Kamiya Noriho, Abe Hiroki, Goto Masahiro, Tsuji Yukiko, Jikuya Hiroyuki
Department of Applied Chemistry, Graduate School of Engineering, Kyushu University, 744 Motooka, Fukuoka 819-0395, Japan.
Org Biomol Chem. 2009 Sep 7;7(17):3407-12. doi: 10.1039/b904046c. Epub 2009 Jun 30.
Novel small substrates with a variety of fluorophores were designed for the covalent labeling of proteins catalyzed by microbial transglutaminase (MTG). The new design is based on the flexibility in the substrate recognition of MTG for the substitution of the N-terminal protecting group of a conventional transglutaminase substrate, benzyloxycarbonyl-L-glutaminylglycine (Z-QG). Here we report for the first time that MTG can accept diverse fluorophores (dansyl, fluorescein, and rhodamine derivatives) in place of the benzyloxycarbonyl moiety when linked via a beta-alanine or epsilon-aminocaproic acid linker. The utility of the new fluorescent substrates was demonstrated by site-specific, covalent and quantitative labeling of an MTG-reactive Lys-containing peptide tag fused to the N-terminus of a recombinant bacterial alkaline phosphatase with retention of target protein functionality.

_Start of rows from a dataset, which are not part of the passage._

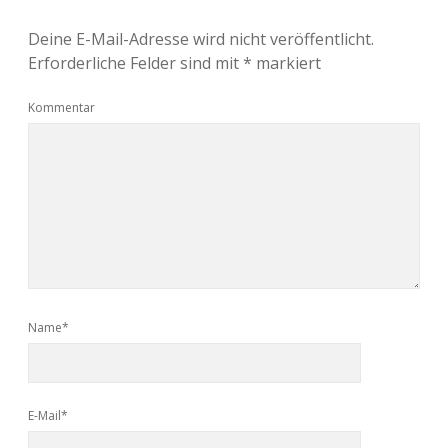
Deine E-Mail-Adresse wird nicht veröffentlicht.
Erforderliche Felder sind mit
*
markiert
Kommentar
Name*
E-Mail*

设计了具有多种荧光团的新型小底物,用于微生物转谷氨酰胺酶(MTG)催化的蛋白质共价标记。新设计基于MTG在底物识别方面的灵活性,可用于取代传统转谷氨酰胺酶底物苄氧羰基-L-谷氨酰胺基甘氨酸(Z-QG)的N端保护基。在此,我们首次报道,当通过β-丙氨酸或ε-氨基己酸连接子连接时,MTG可以接受多种荧光团(丹磺酰基、荧光素和罗丹明衍生物)来取代苄氧羰基部分。通过对与重组细菌碱性磷酸酶N端融合的含MTG反应性赖氨酸的肽标签进行位点特异性、共价和定量标记,并保留靶蛋白功能,证明了新型荧光底物的实用性。